_EXERCISE_
For the listing below, work out how many lines hold the word "each" and give that number by itself.

_DATA SUPPLIED_

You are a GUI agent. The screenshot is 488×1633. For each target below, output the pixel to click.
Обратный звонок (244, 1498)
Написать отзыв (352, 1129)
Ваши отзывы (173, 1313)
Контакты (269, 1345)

---

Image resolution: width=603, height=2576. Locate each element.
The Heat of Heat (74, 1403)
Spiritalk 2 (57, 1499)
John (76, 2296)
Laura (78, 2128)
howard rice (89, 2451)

_SOLUTION TO THIS TASK_
2